Too much salt can leave dead strips along sidewalks and driveways. It can kill shrubs and flowers.
Before you throw salt on icy walkways, know the type and amount of salt to use. Avoid products like rock salt that contain sodium. Melting substances that contain magnesium chloride or potassium chloride are a better choice, Fresenburg says.
Use a small amount and give the product time to break down the snow and ice crystals. A little goes a long way, he says.
You will know that you have used too much if pellets or salty residue remains after the ice has melted.
Some products cause sidewalks to pit and crumble. Instead of salt pellets, use sand or cat litter as grit for traction.
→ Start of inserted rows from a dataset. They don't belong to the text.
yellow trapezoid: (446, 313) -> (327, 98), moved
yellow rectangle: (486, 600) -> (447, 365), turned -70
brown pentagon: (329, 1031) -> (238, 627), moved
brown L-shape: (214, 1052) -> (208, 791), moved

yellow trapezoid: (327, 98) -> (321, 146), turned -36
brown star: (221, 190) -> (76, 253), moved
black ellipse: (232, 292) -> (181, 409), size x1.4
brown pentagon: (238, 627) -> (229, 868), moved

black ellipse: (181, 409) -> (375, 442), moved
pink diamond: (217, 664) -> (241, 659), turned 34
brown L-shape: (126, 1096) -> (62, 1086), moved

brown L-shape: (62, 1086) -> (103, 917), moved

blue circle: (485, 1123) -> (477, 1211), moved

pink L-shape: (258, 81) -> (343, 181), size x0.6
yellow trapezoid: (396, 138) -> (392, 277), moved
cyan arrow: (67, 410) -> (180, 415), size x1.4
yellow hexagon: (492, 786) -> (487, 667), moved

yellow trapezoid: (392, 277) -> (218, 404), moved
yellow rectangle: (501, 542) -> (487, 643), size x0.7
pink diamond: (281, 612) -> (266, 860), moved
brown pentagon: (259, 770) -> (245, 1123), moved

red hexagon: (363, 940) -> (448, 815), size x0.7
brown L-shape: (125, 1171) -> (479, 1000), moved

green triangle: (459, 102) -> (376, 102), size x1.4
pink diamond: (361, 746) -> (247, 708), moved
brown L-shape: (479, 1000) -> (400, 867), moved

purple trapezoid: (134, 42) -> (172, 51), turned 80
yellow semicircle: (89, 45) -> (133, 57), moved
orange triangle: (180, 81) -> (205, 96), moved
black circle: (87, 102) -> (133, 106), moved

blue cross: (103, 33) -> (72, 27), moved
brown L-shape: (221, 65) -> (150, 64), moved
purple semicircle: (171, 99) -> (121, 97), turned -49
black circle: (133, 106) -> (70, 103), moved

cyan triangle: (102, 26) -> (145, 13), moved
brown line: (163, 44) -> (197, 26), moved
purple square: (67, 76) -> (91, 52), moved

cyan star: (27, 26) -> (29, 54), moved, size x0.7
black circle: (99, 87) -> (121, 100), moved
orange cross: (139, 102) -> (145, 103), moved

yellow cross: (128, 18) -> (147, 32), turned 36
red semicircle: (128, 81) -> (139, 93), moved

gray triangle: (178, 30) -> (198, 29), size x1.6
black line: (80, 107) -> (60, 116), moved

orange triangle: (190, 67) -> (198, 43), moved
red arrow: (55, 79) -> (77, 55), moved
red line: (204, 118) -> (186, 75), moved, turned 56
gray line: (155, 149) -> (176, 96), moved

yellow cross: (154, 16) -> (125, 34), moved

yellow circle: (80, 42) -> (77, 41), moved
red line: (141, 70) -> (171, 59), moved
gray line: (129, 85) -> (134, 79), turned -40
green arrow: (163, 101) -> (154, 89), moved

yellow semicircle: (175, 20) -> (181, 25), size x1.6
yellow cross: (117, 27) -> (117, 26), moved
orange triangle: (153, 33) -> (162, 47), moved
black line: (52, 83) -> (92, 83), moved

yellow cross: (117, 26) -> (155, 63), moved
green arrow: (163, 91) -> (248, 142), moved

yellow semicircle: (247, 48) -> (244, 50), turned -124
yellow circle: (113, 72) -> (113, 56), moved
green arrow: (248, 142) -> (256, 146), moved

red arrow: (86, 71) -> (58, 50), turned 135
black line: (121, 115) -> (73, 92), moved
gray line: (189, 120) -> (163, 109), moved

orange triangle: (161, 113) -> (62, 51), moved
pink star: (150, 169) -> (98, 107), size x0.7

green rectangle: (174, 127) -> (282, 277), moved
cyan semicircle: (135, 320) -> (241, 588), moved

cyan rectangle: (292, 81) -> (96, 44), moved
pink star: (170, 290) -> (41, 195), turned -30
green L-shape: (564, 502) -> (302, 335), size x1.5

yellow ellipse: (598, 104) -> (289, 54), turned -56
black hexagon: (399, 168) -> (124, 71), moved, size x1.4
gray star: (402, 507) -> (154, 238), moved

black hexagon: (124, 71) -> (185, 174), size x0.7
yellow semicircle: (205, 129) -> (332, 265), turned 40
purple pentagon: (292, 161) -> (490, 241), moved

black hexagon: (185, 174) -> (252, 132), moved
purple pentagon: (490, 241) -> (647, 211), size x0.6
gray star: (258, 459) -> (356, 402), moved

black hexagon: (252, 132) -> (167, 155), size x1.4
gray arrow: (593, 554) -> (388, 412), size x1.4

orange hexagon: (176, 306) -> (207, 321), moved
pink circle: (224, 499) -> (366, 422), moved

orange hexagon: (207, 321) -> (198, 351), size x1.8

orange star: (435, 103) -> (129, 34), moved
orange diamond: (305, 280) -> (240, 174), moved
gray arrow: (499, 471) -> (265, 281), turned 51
Improper use of de-icing materials damages plants in the same way too much fertilizer salt can, Fresenburg says. Plants absorb needed minerals from the soil as salts in soil water. Extra salts increase the energy with which water is held in the soil. This makes it harder for plants to extract soil water and stresses the roots. If salt levels get too high, roots burn and leaves scorch.
Direct contact of salt with evergreens, such as junipers, causes foliage to brown and die back. Another problem associated with some types of ice melters is degradation of soil structure. Accumulation of sodium causes clay particles to pack together more densely, leading to poor water infiltration and internal drainage.